Good Solution: Run Code in a Virtual Machine (VM)
Approach
A better way to run user submitted code is to run it in a virtual machine (VM) on the physical API Server. A VM is an isolated environment that runs on top of your server and can be easily reset if something goes wrong. This means that even if the user's code crashes the VM, it won't affect your server or other users.
Challenges
The main challenge with this approach is that VMs are resource intensive and can be slow to start up. This means that you'll need to carefully manage your VMs to ensure that you're not wasting resources and that you can quickly spin up new VMs as needed. Additionally, you'll need to be careful about how you manage the lifecycle of your VMs to ensure that you're not running out of resources or leaving VMs running when they're not needed which can prove costly.
Great Solution: Run Code in a Container (Docker)
Approach
A great (and arguably optimal) solution is to run user submitted code in a container. Containers are similar to VMs in that they provide an isolated environment for running code, but they are much more lightweight and faster to start up. Let's break down the key differences between VMs and containers:
VMs: VMs run on physical hardware through a hypervisor (like VMware or Hyper-V). Each VM includes a full copy of an operating system (OS), the application, necessary binaries, and libraries, making them larger in size and slower to start. VMs are fully isolated, running an entire OS stack, which adds overhead but provides strong isolation and security.
Containers: Containers, on the other hand, share the host system's kernel and isolate the application processes from each other. They include the application and its dependencies (libraries, binaries) but not a full OS, making them lightweight and enabling faster start times. Containers offer less isolation than VMs but are more efficient in terms of resource usage and scalability.
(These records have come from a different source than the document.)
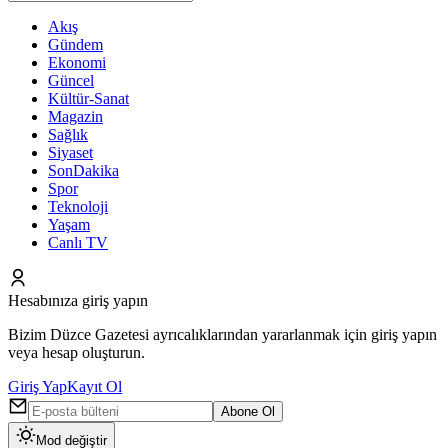
Akış
Gündem
Ekonomi
Güncel
Kültür-Sanat
Magazin
Sağlık
Siyaset
SonDakika
Spor
Teknoloji
Yaşam
Canlı TV
Hesabınıza giriş yapın
Bizim Düzce Gazetesi ayrıcalıklarından yararlanmak için giriş yapın
veya hesap oluşturun.
Giriş Yap
Kayıt Ol
Abone Ol
Mod değiştir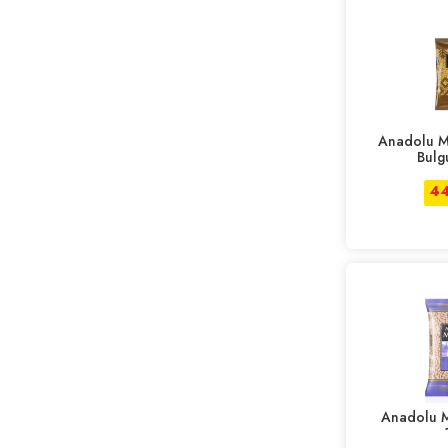
Anadolu M
Bulg
44
Anadolu M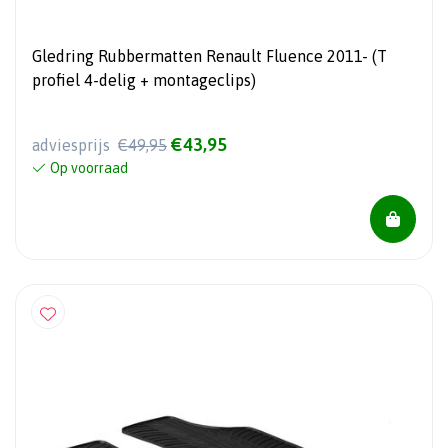
Gledring Rubbermatten Renault Fluence 2011- (T
profiel 4-delig + montageclips)
€43,95
adviesprijs
€49,95
Op voorraad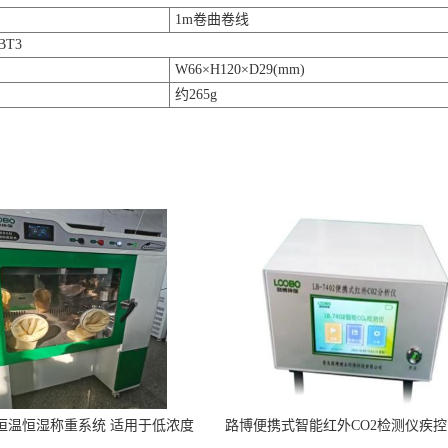
1m卷曲卷线
BT3
W66×H120×D29(mm)
约265g
0N恒温恒湿称重系统 适用于低浓度
路博便携式智能红外CO2检测仪疾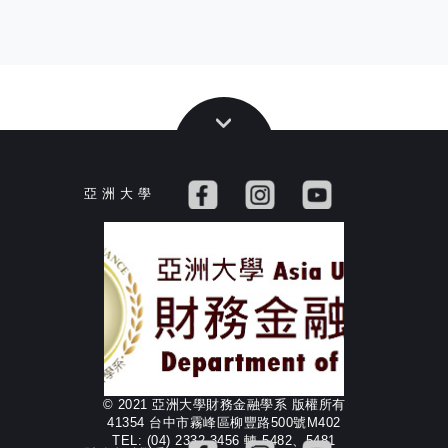
亞 洲 大 學
© 2021 亞洲大學財務金融學系 版權所有
41354 台中市霧峰區柳豐路500號M402
TEL: (04) 2332-3456 轉 5482、5481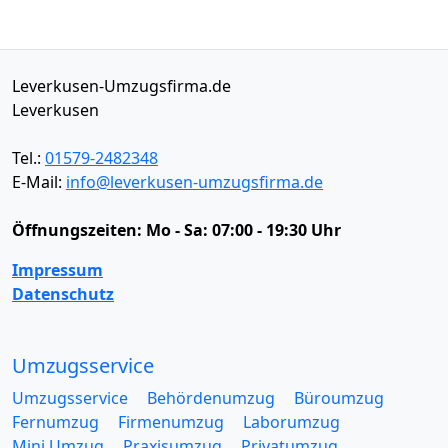
Leverkusen-Umzugsfirma.de
Leverkusen
Tel.:
01579-2482348
E-Mail:
info@leverkusen-umzugsfirma.de
Öffnungszeiten:
Mo - Sa: 07:00 - 19:30 Uhr
Impressum
Datenschutz
Umzugsservice
Umzugsservice
Behördenumzug
Büroumzug
Fernumzug
Firmenumzug
Laborumzug
Mini Umzug
Praxisumzug
Privatumzug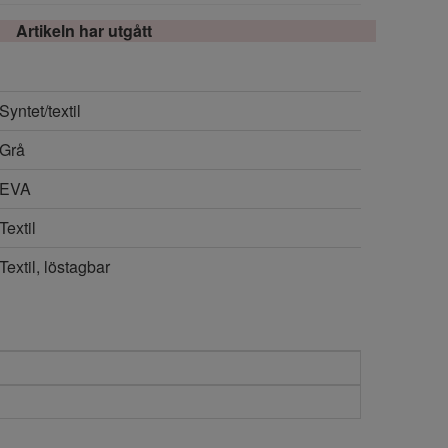
Artikeln har utgått
Syntet/textil
Grå
EVA
Textil
Textil, löstagbar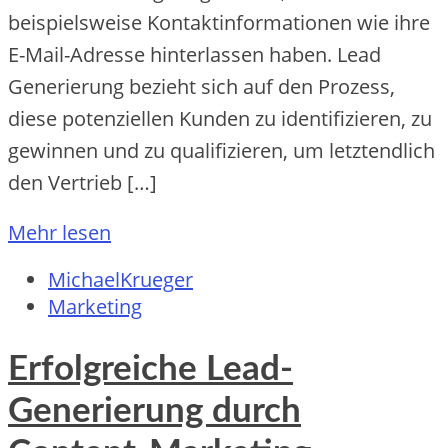
beispielsweise Kontaktinformationen wie ihre
E-Mail-Adresse hinterlassen haben. Lead
Generierung bezieht sich auf den Prozess,
diese potenziellen Kunden zu identifizieren, zu
gewinnen und zu qualifizieren, um letztendlich
den Vertrieb […]
Mehr lesen
MichaelKrueger
Marketing
Erfolgreiche Lead-
Generierung durch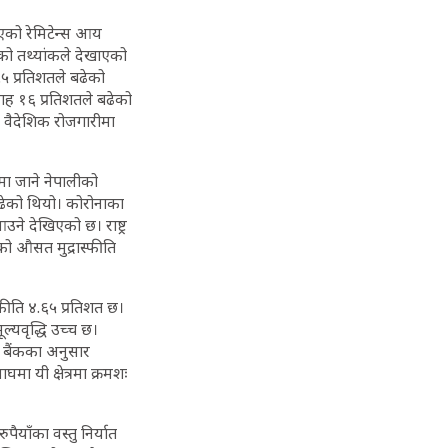
ाएको रेमिटेन्स आय
कको तथ्यांकले देखाएको
५ प्रतिशतले बढेको
ाह १६ प्रतिशतले बढेको
 वैदेशिक रोजगारीमा
ीमा जाने नेपालीको
बढेको थियो। कोरोनाका
े देखिएको छ। राष्ट्र
को औसत मुद्रास्फीति
्फीति ४.६५ प्रतिशत छ।
ल्यवृद्धि उच्च छ।
्र बैंकका अनुसार
मा यी क्षेत्रमा क्रमशः
याँका वस्तु निर्यात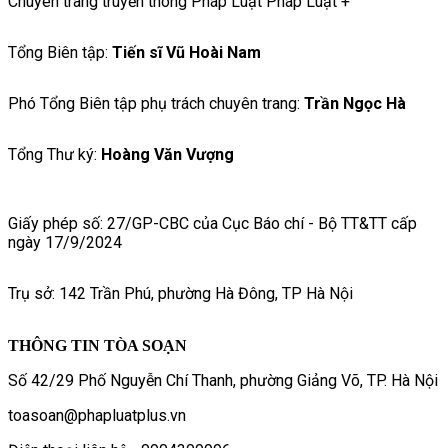
Chuyên trang truyền thông Pháp Luật Pháp Luật +
Tổng Biên tập:
Tiến sĩ Vũ Hoài Nam
Phó Tổng Biên tập phụ trách chuyên trang:
Trần Ngọc Hà
Tổng Thư ký:
Hoàng Văn Vượng
Giấy phép số: 27/GP-CBC của Cục Báo chí - Bộ TT&TT cấp
ngày 17/9/2024
Trụ sở: 142 Trần Phú, phường Hà Đông, TP Hà Nội
THÔNG TIN TÒA SOẠN
Số 42/29 Phố Nguyễn Chí Thanh, phường Giảng Võ, TP. Hà Nội
toasoan@phapluatplus.vn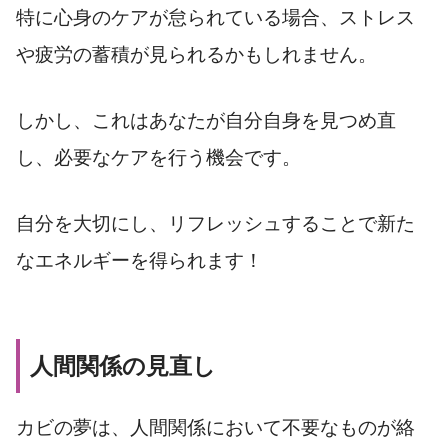
特に心身のケアが怠られている場合、ストレス
や疲労の蓄積が見られるかもしれません。
しかし、これはあなたが自分自身を見つめ直
し、必要なケアを行う機会です。
自分を大切にし、リフレッシュすることで新た
なエネルギーを得られます！
人間関係の見直し
カビの夢は、人間関係において不要なものが絡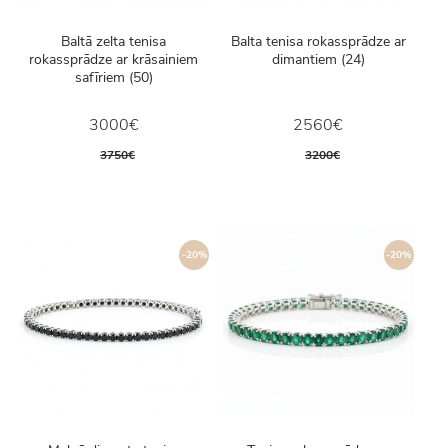
Baltā zelta tenisa
Balta tenisa rokassprādze ar
rokassprādze ar krāsainiem
dimantiem (24)
safīriem (50)
3000€
2560€
3750€
3200€
-20%
-20%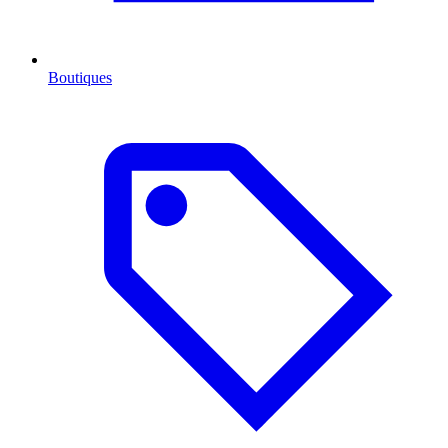
Boutiques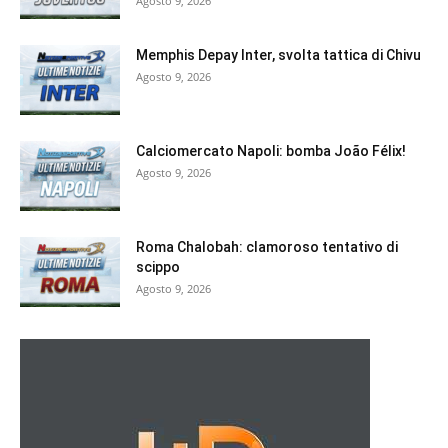
Agosto 9, 2026
Memphis Depay Inter, svolta tattica di Chivu
Agosto 9, 2026
Calciomercato Napoli: bomba João Félix!
Agosto 9, 2026
Roma Chalobah: clamoroso tentativo di
scippo
Agosto 9, 2026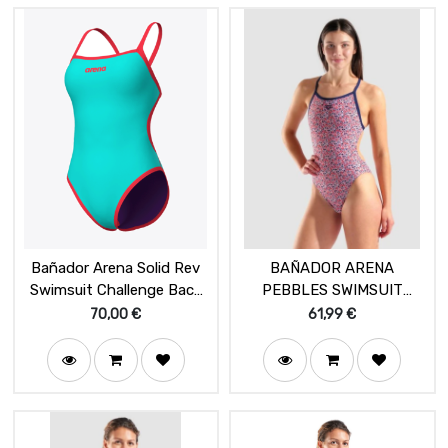
Bañador Arena Solid Rev
BAÑADOR ARENA
Swimsuit Challenge Back
PEBBLES SWIMSUIT
Water/Plum
XCRISS CROSS MULTI
70,00
€
61,99
€
WHITE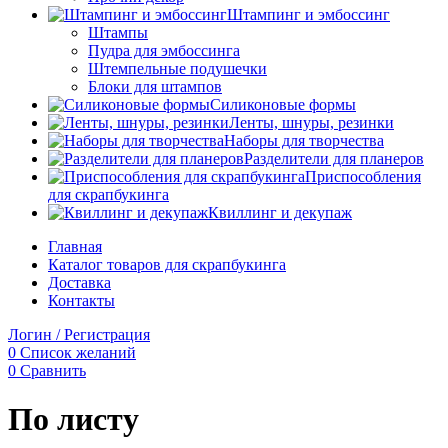
Штампинг и эмбоссинг
Штампы
Пудра для эмбоссинга
Штемпельные подушечки
Блоки для штампов
Силиконовые формы
Ленты, шнуры, резинки
Наборы для творчества
Разделители для планеров
Приспособления
для скрапбукинга
Квиллинг и декупаж
Главная
Каталог товаров для скрапбукинга
Доставка
Контакты
Логин / Регистрация
0
Список желаний
0
Сравнить
По листу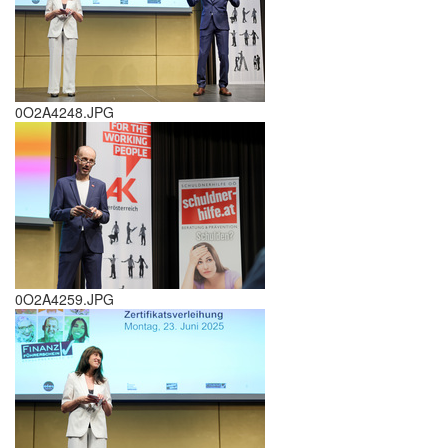
0O2A4248.JPG
0O2A4259.JPG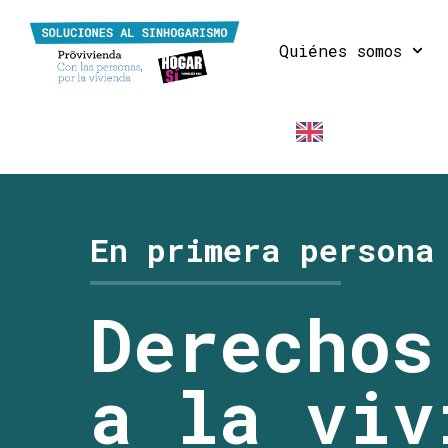
Quiénes somos
EN
En primera persona
Derechos
a la viv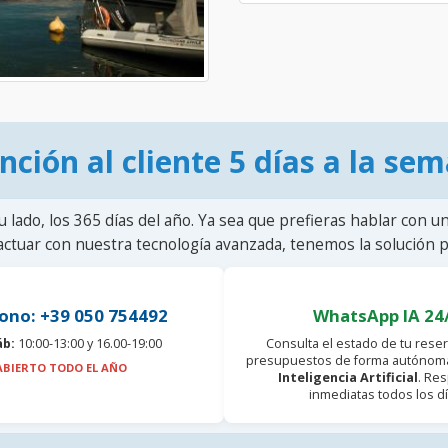
nción al cliente 5 días a la se
u lado, los 365 días del año. Ya sea que prefieras hablar con u
actuar con nuestra tecnología avanzada, tenemos la solución pa
ono: +39 050 754492
WhatsApp IA 24
áb:
10:00-13:00 y 16.00-19:00
Consulta el estado de tu reser
presupuestos de forma autónoma
ABIERTO TODO EL AÑO
Inteligencia Artificial
. Re
inmediatas todos los dí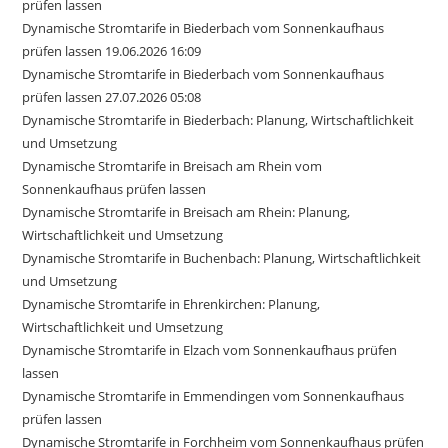
prüfen lassen
Dynamische Stromtarife in Biederbach vom Sonnenkaufhaus
prüfen lassen 19.06.2026 16:09
Dynamische Stromtarife in Biederbach vom Sonnenkaufhaus
prüfen lassen 27.07.2026 05:08
Dynamische Stromtarife in Biederbach: Planung, Wirtschaftlichkeit
und Umsetzung
Dynamische Stromtarife in Breisach am Rhein vom
Sonnenkaufhaus prüfen lassen
Dynamische Stromtarife in Breisach am Rhein: Planung,
Wirtschaftlichkeit und Umsetzung
Dynamische Stromtarife in Buchenbach: Planung, Wirtschaftlichkeit
und Umsetzung
Dynamische Stromtarife in Ehrenkirchen: Planung,
Wirtschaftlichkeit und Umsetzung
Dynamische Stromtarife in Elzach vom Sonnenkaufhaus prüfen
lassen
Dynamische Stromtarife in Emmendingen vom Sonnenkaufhaus
prüfen lassen
Dynamische Stromtarife in Forchheim vom Sonnenkaufhaus prüfen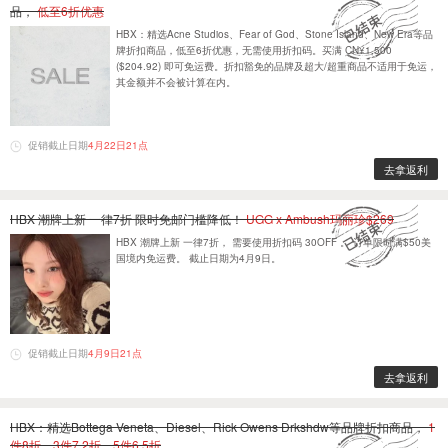
品，
低至6折优惠
HBX：精选Acne Studios、Fear of God、Stone Island、New Era等品
牌折扣商品，低至6折优惠，无需使用折扣码。买满 CN¥1,500
($204.92) 即可免运费。折扣豁免的品牌及超大/超重商品不适用于免运，
其金额并不会被计算在内。
促销截止日期
4月22日21点
去拿返利
HBX 潮牌上新 一律7折 限时免邮门槛降低！
UGG x Ambush玛丽珍$269
HBX 潮牌上新 一律7折， 需要使用折扣码 30OFF 。 订单限时满$50美
国境内免运费。 截止日期为4月9日。
促销截止日期
4月9日21点
去拿返利
HBX：精选Bottega Veneta、Diesel、Rick Owens Drkshdw等品牌折扣商品，
1
件8折，3件7.2折，5件6.5折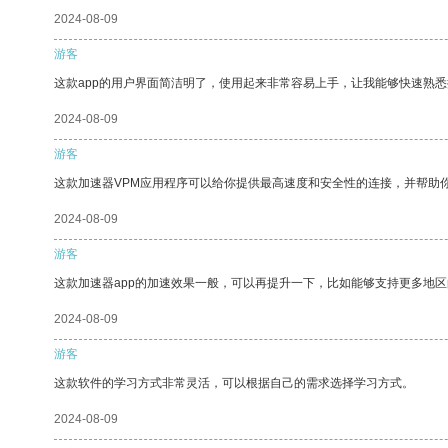
2024-08-09
游客
这款app的用户界面简洁明了，使用起来非常容易上手，让我能够快速熟悉
2024-08-09
游客
这款加速器VPM应用程序可以给你提供最高速度和安全性的连接，并帮助
2024-08-09
游客
这款加速器app的加速效果一般，可以再提升一下，比如能够支持更多地
2024-08-09
游客
这款软件的学习方式非常灵活，可以根据自己的需求选择学习方式。
2024-08-09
We would create a container for each runtime that we support (e.g. Python, JavaScript, Java) that installs the necessary dependencies and runs the code in a sandboxed environment. Rather than spinning up a new VM for each user submission, we can reuse the same containers for multiple submissions, reducing resource usage and improving performance.
Challenges
Given that containers share the host OS kernel, we need to properly configure and secure the containers to prevent users from breaking out of the container and accessing the host system. We also need to enforce resource limits to prevent any single submission from utilizing excessive system resources and affecting other users. More about these optimizations in the deep dive below.
Great Solution: Run Code in a Serverless Function
Approach
Another great option is to run user submitted code in a serverless function. Serverless functions are small, stateless, event-driven functions that run in response to triggers (e.g. an HTTP request). They are managed by a cloud provider and automatically scale up or down based on demand, making them a great option for running code that is CPU intensive or unpredictable in terms of load.
In this approach, we would create a serverless function for each runtime that we support (e.g. Python, JavaScript, Java) that installs the necessary dependencies and runs the code in a sandboxed environment. When a user submits their code, we would trigger the appropriate serverless function to run the code and return the result.
Challenges
The main challenge with this approach is that serverless functions have a cold start time, which can introduce latency for the first request to a function. Additionally, serverless functions have resource limits that can impact the performance of long running or resource intensive code. We would need to carefully manage these limits to ensure that we're not running out of resources or hitting performance bottlenecks.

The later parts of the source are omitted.